Sara Mathew / Image - Supplied
Recognized as one of Crain’s notable leaders in healthcare, Sara Mathew, was an engineer, when she moved from Mumbai to the U.S. with a passion for solving disparities in access to care and to help improve the healthcare delivery system.
The country that she now calls home provided her with multiple master's programs that encouraged engineers to apply for healthcare administration. Armed with her education both in India and the U.S., Mathew now works at one of the highest-ranked hospitals, New York Presbyterian – Weill Cornell Medicine, as the administrator of the Level 1 Trauma Center and Burn Center.
Earlier this year, Mathew was recognised among individuals across a range of healthcare settings working to address urgent needs within the city’s healthcare system and revolutionizing the healthcare landscape in New York City.
In an exclusive interview with New India Abroad, the healthcare leader shares the major drivers for inequitable healthcare both in India and the U.S., and what can be done to address the gap that exists.
“Inequities exist because the solution hasn't been found yet and multiple stakeholders like hospitals, insurance payors, housing bodies and government entities are working together to resolve this complex problem,” Mathew said about U.S.
According to her the high cost of healthcare services and drugs, and the complex insurance payout system are responsible for furthering the gaps in equal access to healthcare.
While the poor, old, and disabled have been granted Medicare and Medicaid services, a significant section of this population cannot pay premiums or hospital bills, she highlighted adding that the lack of affordable housing, nutrition, and preventative services further widens the gap.
Commending the Indian healthcare system, Mathew said it has “grown tremendously,” however she believes, “similar issues plague both the US and Indian health systems like easy access for the general population to specialized services and availability of highly trained providers outside the metropolitan cities.”
To solve these issues, Mathew suggested five solutions. These include firstly funding grassroot community organizations that provide housing, food, and medical services in underserved communities.
Implementing telemedicine to help vulnerable communities; Addressing the shortage of qualified primary doctors, nurses, or mental health practitioners by providing full scholarships to students from rural areas; Collecting data to assess the gaps in health outcomes among various sections of the populations and deploy targeted interventions; and finally regulating costs and expanding insurance coverage to the most vulnerable sections of society.

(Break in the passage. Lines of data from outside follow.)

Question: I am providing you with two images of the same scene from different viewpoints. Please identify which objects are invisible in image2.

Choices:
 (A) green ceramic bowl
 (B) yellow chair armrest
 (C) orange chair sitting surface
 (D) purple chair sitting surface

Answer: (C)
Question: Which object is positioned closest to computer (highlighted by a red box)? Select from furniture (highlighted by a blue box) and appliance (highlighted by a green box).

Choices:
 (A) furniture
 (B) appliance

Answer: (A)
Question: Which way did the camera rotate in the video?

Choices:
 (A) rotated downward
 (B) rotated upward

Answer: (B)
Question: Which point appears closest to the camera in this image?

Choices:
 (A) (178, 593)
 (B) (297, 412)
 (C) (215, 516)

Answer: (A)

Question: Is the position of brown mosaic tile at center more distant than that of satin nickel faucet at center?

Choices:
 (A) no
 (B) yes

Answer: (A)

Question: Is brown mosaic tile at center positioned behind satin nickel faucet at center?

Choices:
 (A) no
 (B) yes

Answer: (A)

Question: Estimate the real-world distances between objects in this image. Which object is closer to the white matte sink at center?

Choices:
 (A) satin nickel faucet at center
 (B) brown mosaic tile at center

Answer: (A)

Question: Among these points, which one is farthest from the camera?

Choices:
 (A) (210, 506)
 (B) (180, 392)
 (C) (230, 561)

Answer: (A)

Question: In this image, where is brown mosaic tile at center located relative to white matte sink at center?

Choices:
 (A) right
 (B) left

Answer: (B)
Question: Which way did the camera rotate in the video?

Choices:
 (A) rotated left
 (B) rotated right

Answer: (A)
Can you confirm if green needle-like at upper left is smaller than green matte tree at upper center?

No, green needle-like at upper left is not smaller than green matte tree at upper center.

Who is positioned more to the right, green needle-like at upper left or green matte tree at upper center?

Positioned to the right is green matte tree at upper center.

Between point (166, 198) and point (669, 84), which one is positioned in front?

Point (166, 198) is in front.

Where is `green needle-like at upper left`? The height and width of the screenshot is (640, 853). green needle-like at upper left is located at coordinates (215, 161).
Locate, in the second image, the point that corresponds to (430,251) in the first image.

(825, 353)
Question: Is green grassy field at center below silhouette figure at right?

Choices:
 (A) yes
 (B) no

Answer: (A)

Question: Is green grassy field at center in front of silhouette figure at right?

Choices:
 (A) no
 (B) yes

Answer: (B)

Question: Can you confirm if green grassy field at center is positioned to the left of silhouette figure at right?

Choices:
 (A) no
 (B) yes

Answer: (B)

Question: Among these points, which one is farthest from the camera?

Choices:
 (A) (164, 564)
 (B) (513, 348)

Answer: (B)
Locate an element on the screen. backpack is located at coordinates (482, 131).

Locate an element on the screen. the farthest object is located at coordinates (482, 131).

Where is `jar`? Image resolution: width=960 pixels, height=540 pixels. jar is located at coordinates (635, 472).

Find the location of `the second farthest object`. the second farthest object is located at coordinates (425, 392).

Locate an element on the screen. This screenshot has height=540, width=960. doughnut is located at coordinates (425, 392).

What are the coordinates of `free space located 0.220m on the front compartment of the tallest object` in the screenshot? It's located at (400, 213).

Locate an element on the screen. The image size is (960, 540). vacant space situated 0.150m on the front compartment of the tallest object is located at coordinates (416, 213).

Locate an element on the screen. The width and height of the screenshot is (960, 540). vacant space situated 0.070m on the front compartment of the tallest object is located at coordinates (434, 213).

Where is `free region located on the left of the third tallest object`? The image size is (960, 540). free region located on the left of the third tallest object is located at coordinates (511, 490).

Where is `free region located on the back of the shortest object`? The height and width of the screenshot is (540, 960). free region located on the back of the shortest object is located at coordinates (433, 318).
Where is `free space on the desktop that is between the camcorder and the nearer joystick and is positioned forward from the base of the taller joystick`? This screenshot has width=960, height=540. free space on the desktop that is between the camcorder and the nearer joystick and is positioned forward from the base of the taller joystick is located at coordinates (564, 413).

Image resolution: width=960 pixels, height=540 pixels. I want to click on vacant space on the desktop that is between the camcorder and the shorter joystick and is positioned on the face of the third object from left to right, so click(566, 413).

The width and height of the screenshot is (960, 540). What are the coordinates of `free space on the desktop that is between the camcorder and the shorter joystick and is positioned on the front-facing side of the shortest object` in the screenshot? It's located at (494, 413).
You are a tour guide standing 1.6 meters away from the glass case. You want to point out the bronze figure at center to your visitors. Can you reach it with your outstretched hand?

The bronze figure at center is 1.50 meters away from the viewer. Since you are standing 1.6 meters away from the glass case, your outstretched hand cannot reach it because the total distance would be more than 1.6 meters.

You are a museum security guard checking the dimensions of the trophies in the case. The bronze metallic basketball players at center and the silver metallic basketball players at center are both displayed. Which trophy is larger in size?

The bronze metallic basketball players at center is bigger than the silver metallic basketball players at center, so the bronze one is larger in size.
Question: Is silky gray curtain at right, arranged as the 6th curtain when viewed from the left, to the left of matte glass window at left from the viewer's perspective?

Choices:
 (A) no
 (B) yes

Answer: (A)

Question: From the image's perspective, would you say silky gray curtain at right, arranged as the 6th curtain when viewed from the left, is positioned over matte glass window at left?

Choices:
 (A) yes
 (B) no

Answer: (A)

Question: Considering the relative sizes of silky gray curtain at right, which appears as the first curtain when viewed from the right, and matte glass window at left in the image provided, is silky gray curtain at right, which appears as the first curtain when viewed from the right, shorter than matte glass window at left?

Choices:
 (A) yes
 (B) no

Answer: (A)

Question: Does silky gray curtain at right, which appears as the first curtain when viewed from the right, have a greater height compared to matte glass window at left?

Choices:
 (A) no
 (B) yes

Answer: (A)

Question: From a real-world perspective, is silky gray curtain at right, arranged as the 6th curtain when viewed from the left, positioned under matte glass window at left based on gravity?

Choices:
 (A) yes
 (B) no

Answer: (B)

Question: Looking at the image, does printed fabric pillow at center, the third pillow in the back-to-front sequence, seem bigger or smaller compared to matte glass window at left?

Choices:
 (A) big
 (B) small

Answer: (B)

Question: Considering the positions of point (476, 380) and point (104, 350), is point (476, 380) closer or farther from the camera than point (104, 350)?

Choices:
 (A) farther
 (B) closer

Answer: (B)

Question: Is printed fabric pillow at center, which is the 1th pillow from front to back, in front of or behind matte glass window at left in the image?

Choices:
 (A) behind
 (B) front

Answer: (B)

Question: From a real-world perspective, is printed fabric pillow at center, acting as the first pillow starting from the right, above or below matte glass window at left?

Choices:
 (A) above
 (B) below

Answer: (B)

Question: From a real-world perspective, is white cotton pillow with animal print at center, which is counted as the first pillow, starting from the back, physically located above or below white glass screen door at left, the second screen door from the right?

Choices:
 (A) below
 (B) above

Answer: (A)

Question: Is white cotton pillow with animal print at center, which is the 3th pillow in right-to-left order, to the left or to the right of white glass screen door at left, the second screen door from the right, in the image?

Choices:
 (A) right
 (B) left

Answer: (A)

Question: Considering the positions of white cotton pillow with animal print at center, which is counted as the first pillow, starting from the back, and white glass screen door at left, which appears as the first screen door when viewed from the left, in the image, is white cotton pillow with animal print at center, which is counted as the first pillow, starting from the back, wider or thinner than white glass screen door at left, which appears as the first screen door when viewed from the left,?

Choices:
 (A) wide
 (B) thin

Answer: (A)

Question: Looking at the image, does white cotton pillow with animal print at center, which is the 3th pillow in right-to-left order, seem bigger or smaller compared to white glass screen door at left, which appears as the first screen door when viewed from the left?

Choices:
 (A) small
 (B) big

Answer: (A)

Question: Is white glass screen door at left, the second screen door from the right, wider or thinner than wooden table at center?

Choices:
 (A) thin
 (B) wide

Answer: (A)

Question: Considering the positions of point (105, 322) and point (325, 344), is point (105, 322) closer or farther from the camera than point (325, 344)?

As an immigrant who has achieved her American Dream, Mathew believes that all students aspiring to pursue higher education in the United States should first chose a field they are truly passionate about.
“Learn to become comfortable with networking and participate in events/activities like case competitions…Expose yourself to new cultures and experiences outside of studying as well and continue to grow personally and professionally,” she advised.
On her future endeavours, she said, “My goal is to be able to use my education and experience in healthcare delivery and apply it across the globe especially in India to help improve access to quality care and would encourage collaborators to reach out to me.”